Absolutely not, says Tony Coelho, the former Democratic congressman from California and House majority whip, who has sat on several corporate boards including Tele-Communications Inc. before it was acquired by AT&T. Business will adjust and cooperate with President-elect Obama just as it did with President Clinton, but "business supports Republicans," Coelho says.

A survey of 751 CEOs in September by Chief Executive magazine seems to support Coelho's assessment. Two months before the election, John McCain had a 4-to-1 margin among them, and 74% said they feared the consequences of an Obama presidency.
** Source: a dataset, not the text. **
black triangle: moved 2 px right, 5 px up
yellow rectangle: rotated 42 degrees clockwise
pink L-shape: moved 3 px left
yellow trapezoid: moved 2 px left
Howard Putnam, former CEO of Southwest Airlines and Braniff International Airways, met with a number of Fortune 500 executives in Los Angeles in early November just after the election. "I found no evidence that business is turning blue," he says.

But September and November seem a lifetime ago, and it's hard to ignore the Who's Who of business leaders who have rallied around the 44th president, starting with Warren Buffett and Obama's transition economic advisory board that includes Xerox CEO Anne Mulcahy, former Time Warner chairman Richard Parsons and Google CEO Eric Schmidt. General Electric put out press releases this month saying it "applauds the president-elect's bold vision."

If business is nothing else, it is pragmatic, and evidence of it can be found in the October/November issue of the Academy of Management Journal. The study says that when a party gains control of the House, Senate and presidency something that happened after the victories of Clinton in 1992, George W. Bush in 2000 and now Obama in 2008 former congressmen and Cabinet members of the party in power stand a better chance of landing a corporate board seat than members of the party out of power. Study co-author and Texas A&M management professor Richard Lester says the chances of a former Republican congressman or Cabinet member gaining a seat on the board of a large corporation went down 29% with Obama's victory.

Such a shift in the politics of board members is becoming increasingly meaningful. In 1973, 14% of large corporate boards included a former Cabinet officer or member of Congress. By 2007, that had risen to 52%, according to executive search firm Korn/Ferry International. The reason is influence, Lester says.

Government is a large customer. Government can influence trade, taxes and standards on everything from safety to the environment. Massive stimulus spending and legislation as sweeping as energy policy and health care reform will swing billions of dollars in revenue and stock market value to some companies and not others, creating corporate winners and losers.